14

In an endgame I played as Black, after the rooks were exchanged, the below position was reached. A funky stalemate quickly ensued.

[FEN "8/5ppk/5p1p/8/3K1P2/6P1/7P/8 b - - 0 1"]
[startflipped ""]

1... Kg6 2. Ke4 Kh5 3. h3 g5 4. f5 g4 5. h4

It was a simple endgame to me. as Black, I had an extra pawn and was closer to my pawns then White. I would just exchange pawns and promote my extra. I though that I would win until I stumbled into an unexpected stalemate. Not a big deal, mistakes happen.
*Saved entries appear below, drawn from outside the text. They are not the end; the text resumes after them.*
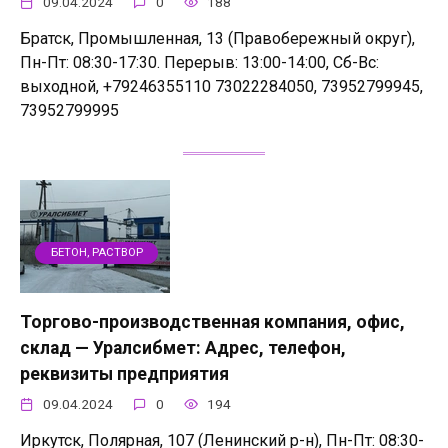
09.04.2024
0
188
Братск, Промышленная, 13 (Правобережный округ),
Пн-Пт: 08:30-17:30. Перерыв: 13:00-14:00, Сб-Вс:
выходной, +79246355110 73022284050, 73952799945,
73952799995
БЕТОН, РАСТВОР
Торгово-производственная компания, офис,
склад — Уралсибмет: Адрес, телефон,
реквизиты предприятия
09.04.2024
0
194
Иркутск, Полярная, 107 (Ленинский р-н), Пн-Пт: 08:30-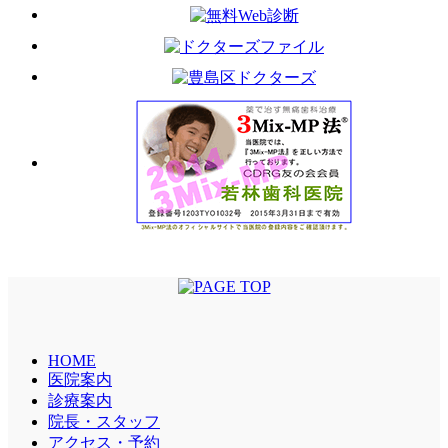
HOME
医院案内
診療案内
院長・スタッフ
アクセス・予約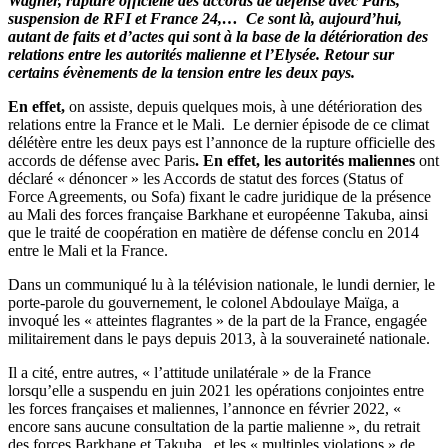
Wagner,
rupture officielle des accords de défense avec Paris,
les
suspension de RFI et France 24,… Ce sont là, aujourd’hui,
actes
autant de faits et d’actes qui sont à la base de la détérioration des
forts
relations entre les autorités malienne et l’Elysée. Retour sur
d’une
certains évènements de la tension entre les deux pays.
rupture
!
En effet,
on assiste, depuis quelques mois, à une détérioration des
relations entre la France et le Mali. Le dernier épisode de ce climat
délétère entre les deux pays est l’annonce de la rupture officielle des
accords de défense avec Paris
.
En effet, les autorités maliennes
ont
déclaré « dénoncer » les Accords de statut des forces (Status of
Force Agreements, ou Sofa) fixant le cadre juridique de la présence
au Mali des forces française Barkhane et européenne Takuba, ainsi
que le traité de coopération en matière de défense conclu en 2014
entre le Mali et la France.
Dans un communiqué lu à la télévision nationale, le lundi dernier, le
porte-parole du gouvernement, le colonel Abdoulaye Maïga, a
invoqué les « atteintes flagrantes » de la part de la France, engagée
militairement dans le pays depuis 2013, à la souveraineté nationale.
Il a cité, entre autres, « l’attitude unilatérale » de la France
lorsqu’elle a suspendu en juin 2021 les opérations conjointes entre
les forces françaises et maliennes, l’annonce en février 2022, «
encore sans aucune consultation de la partie malienne », du retrait
des forces Barkhane et Takuba, et les « multiples violations » de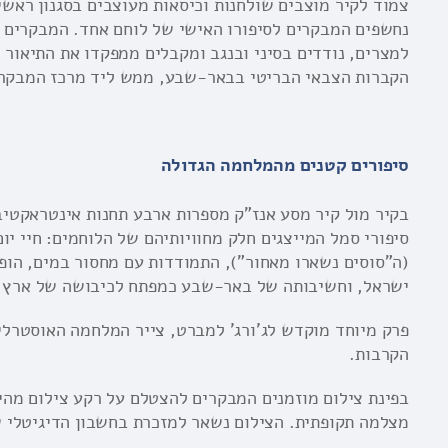
נחשפים המבקרים לסיפורו האישי של לוחם אחד. המבקרים מצ
למצרים, נודדים בסיני ובנגב ומקבלים ממפקדו את התיאור 
הקברות הצבאי הבריטי בבאר-שבע, ממש ליד מרכז המבקרי
סיפורים קטנים מהמלחמה הגדולה
בקיר מול קיר מסע אנז"ק מספרות ארבע תחנות אינטראקטיב
סיפורי סמל המייצגים חלק מחוויותיהם של הלוחמים: חיי י
(ה"סוסים נשארו מאחור"), התמודדות עם מחסור במים, הו
ישראל, וחשיבותה של באר-שבע כמפתח לכיבושה של ארץ 
פרק מיוחד מוקדש לג'ורג' למברט, צייר המלחמה האוסטרלי,
הקרבות.
בפינת צילום מוזמנים המבקרים להצטלם על רקע צילום מה
מצלמה תקופתית. הצילום נשאר למזכרת בחשבון הדיגיטלי 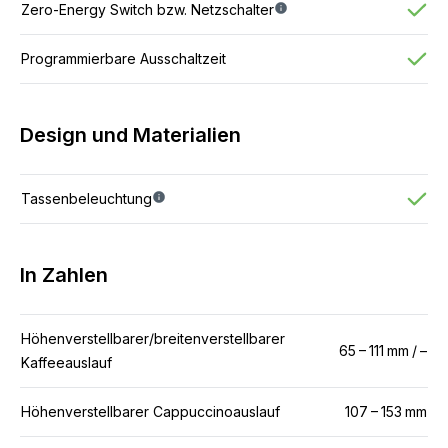
Zero-Energy Switch bzw. Netzschalter
Programmierbare Ausschaltzeit
Design und Materialien
Tassenbeleuchtung
In Zahlen
Höhenverstellbarer/breitenverstellbarer
65 – 111 mm / –
Kaffeeauslauf
Höhenverstellbarer Cappuccinoauslauf
107 – 153 mm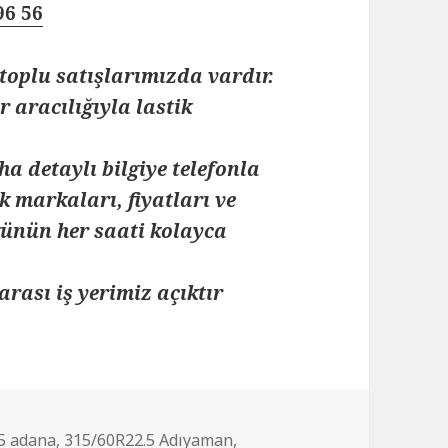
96 56
toplu satışlarımızda vardır.
 aracılığıyla lastik
ha detaylı bilgiye telefonla
k markaları, fiyatları ve
 günün her saati kolayca
arası iş yerimiz açıktır
5 adana
,
315/60R22.5 Adıyaman
,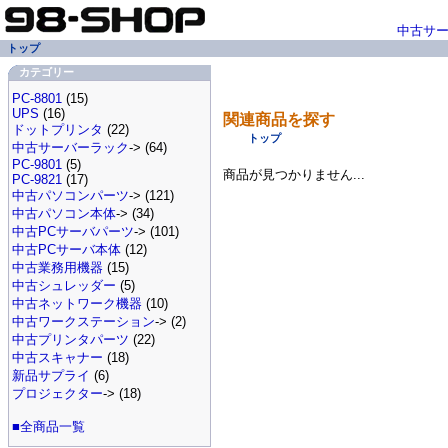
中古サ
トップ
カテゴリー
PC-8801
(15)
UPS
(16)
関連商品を探す
ドットプリンタ
(22)
トップ
中古サーバーラック
-> (64)
PC-9801
(5)
商品が見つかりません...
PC-9821
(17)
中古パソコンパーツ
-> (121)
中古パソコン本体
-> (34)
中古PCサーバパーツ
-> (101)
中古PCサーバ本体
(12)
中古業務用機器
(15)
中古シュレッダー
(5)
中古ネットワーク機器
(10)
中古ワークステーション
-> (2)
中古プリンタパーツ
(22)
中古スキャナー
(18)
新品サプライ
(6)
プロジェクター
-> (18)
■全商品一覧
But when I put the position into Lichess, surprise, surprise, it was actually a draw! It turns out that White will be able to lock in Black, using Black's doubled pawns against them, and forever keep Black king imprisoned for eternity, thereby drawing the game.

What could I do, without computer analysis, to determine that this and similar endgame positions are a draw? What endgame principles are there/exist that would help?

11

To be frank, I was a little surprised that this was a draw per the computer from move one all the way through to your stalemate. You did not make a mistake. My initial thought was to play the black king to g8-f8-e7, but the problem is that white can keep the K out of e7 with his own king, or keep you on the back rank, or force you to make pawn moves that are not good for you.

The biggest problem is that you do have a doubled pawn, and thus, cannot make a passed pawn. His three pawns very efficiently hold up your four pawns. Simply moving the Pf6 to e6, and the computer immediately registers -153!, a clear win.

There are no hard-and-fast rules about pawn endings as they are notorious for being very specific, and requiring exact calculation, but here are some basic pawn endgame principles.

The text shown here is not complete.